Deste ponto de vista, a UE tem um significado preciso: organizar a supressão da soberania das nações, que, uma vez colocadas sob tutela, não terão outra alternativa senão aplicar a política decidida pelos representantes do capital, os dirigentes e funcionários da UE. Vimo-lo de forma brutal na Grécia. Foi repetido no conflito entre a UE e o Governo italiano de Conte. Trata-se sempre de mostrar que as nações não são soberanas, que a vontade dos povos não pode fazer jurisprudência e que só os tratados europeus, isto é, as regras estabelecidas pelos areópagos da tecnoburocracia europeísta, podem ser impostos.
A luta contra o capitalismo, a luta para pôr fim à insaciável ganância do capital, exige precisamente que as nações recuperem a sua soberania.

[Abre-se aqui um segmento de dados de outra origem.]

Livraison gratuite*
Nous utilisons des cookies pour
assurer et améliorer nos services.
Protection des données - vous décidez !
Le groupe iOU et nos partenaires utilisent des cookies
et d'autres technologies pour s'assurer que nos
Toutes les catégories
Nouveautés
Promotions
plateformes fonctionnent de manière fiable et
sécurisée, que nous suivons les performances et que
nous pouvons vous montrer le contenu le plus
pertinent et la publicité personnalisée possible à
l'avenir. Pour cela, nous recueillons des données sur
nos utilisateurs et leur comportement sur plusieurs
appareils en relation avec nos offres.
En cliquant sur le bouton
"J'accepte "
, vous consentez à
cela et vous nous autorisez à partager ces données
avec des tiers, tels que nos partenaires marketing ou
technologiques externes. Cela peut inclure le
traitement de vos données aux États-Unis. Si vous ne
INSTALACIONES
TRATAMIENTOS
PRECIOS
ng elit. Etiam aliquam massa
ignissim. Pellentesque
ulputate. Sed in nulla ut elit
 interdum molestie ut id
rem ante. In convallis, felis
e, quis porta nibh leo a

Ninguém pode pretender satisfazer as exigências das classes trabalhadoras sem quebrar a disciplina férrea dos tratados europeus. Enquanto os famosos "critérios de Maastricht" (estabelecidos por Mitterrand!) tiverem força de lei, nenhuma política séria de justiça fiscal é possível. Como podemos evitar a evasão fiscal, a fuga de capitais e a procura do mais baixo nível social se não controlamos, antes de mais, as nossas próprias sociedades?

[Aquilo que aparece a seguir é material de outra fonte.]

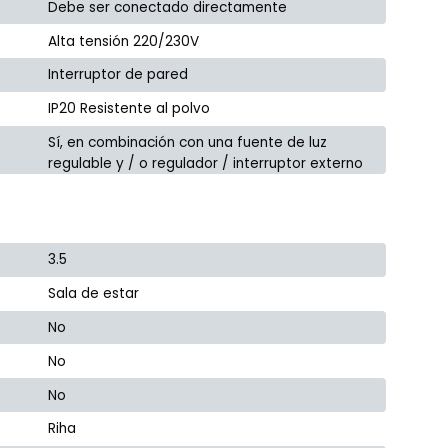
Debe ser conectado directamente
Alta tensión 220/230V
Interruptor de pared
IP20 Resistente al polvo
Sí, en combinación con una fuente de luz
regulable y / o regulador / interruptor externo
3.5
Sala de estar
No
No
No
Riha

Tudo isto é tão óbvio que custa a compreender os discursos dos euroinómanos patenteados (de Moscovici a Macron) que dizem o que os seus patrocinadores pedem, mas sobretudo os discursos das pessoas de "esquerda", "realmente esquerda", "esquerda toda", etc., contra a soberania e o soberanismo, quando este se limita a reivindicar a soberania nacional. Esses terríveis revolucionários querem submeter sua revolução à boa vontade de uma autoridade superior à da nação soberana? Só é possível fazer a revolução aqui na França se obtivermos a autorização prévia das classes dominantes dos países vizinhos? Como sempre, esses terríveis revolucionários opõem-se à soberania nacional, e a este simples senso comum que ela pressupõe, em nome de princípios mal orientados que não têm outra função que não seja justificar seu alinhamento vergonhoso com a ordem existente."